Our study correlates with recent studies demonstrating that other inhibitors of flavoprotein oxidreductases induce mitochondrial superoxide production leading to cytochrome c release, caspase activation, and apoptosis (27). Dicumarol, a specific inhibitor of the flavoprotein oxidoreductase NQO1, also leads to increased reactive oxygen species. NQO1, which detoxifies quinone xenobiotics, serves as a protective mechanism against reactive oxygen species and is elevated 12-fold in pancreatic cancer (24). Using NAD(P)H, NQO1 directly reduces the quinone form to the hydroquinone form, thus bypassing the reactive semiquinone intermediate. Dicumarol inhibits NQO1, causing increased production of reactive oxygen species when reactive semiquinones redox cycle, resulting in superoxide formation. Collectively, these studies demonstrate that reactive oxygen species play an important role in apoptosis and inhibition of NQO1 may be an important pathway to induce oxidative stress and subsequent cytotoxicity of quinones.

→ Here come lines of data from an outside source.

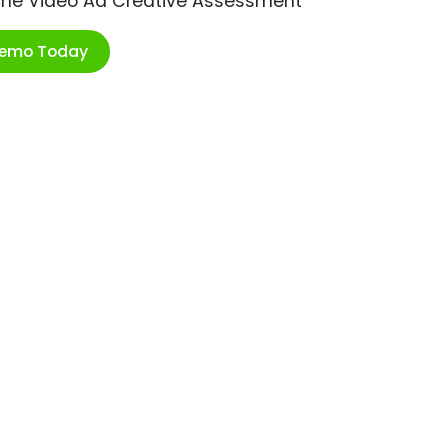
ime Video Ad Creative Assessment
Demo Today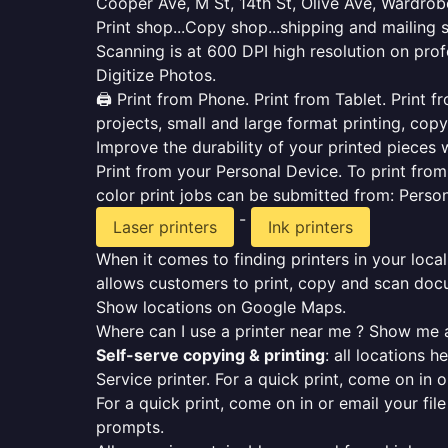
Cooper Ave, M St, 14th St, Olive Ave, Wardrob
Print shop...Copy shop...shipping and mailing 
Scanning is at 600 DPI high resolution on prof
Digitize Photos.
🖨️ Print from Phone. Print from Tablet. Print
projects, small and large format printing, copy
Improve the durability of your printed pieces w
Print from your Personal Device. To print fro
color print jobs can be submitted from: Pers
-
Laser printers
Ink printers
When it comes to finding printers in your local
allows customers to print, copy and scan docu
Show locations on Google Maps.
Where can I use a printer near me ? Show me a
Self-serve copying & printing
: all locations 
Service printer. For a quick print, come on in o
For a quick print, come on in or email your fil
prompts.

Pancreatic adenocarcinoma is now the fourth leading cause of cancer death in the United States with an overall 5-year survival rate of <5% (40). Even after curative resection, the 5-year survival rates achieved at specialized centers are <20%, and the majority of patients die of metastatic cancer recurrence (41). Other adjuvant treatments such as radiation therapy and chemotherapy have not improved long-term survival after resection. Surgical resection of the primary tumor remains the only potentially curative treatment for pancreatic cancer, leading a number of investigators to study preoperative chemoradiation for its ability to convert locally unresectable pancreatic cancer to resectable disease. In an earlier study of 16 patients who had locally advanced, unresectable pancreatic cancer treated with preoperative chemoradiation therapy to enhance resectability, only 2 patients were able to undergo resection (42). A similar study by White et al. (43) with 25 patients noted that only 8% of patients with locally advanced pancreatic cancer treated with preoperative chemoradiation were able to undergo complete resection with negative margins. Thus, it is unlikely that neoadjuvant chemoradiation can convert unresectable lesions to resectable ones and thereby increase the number of patients who can be cured with combined-modality therapy. Our study presents an attractive alternative in the treatment of pancreatic tumors that at first seem unresectable by intratumoral injections of dicumarol to reduce tumor size.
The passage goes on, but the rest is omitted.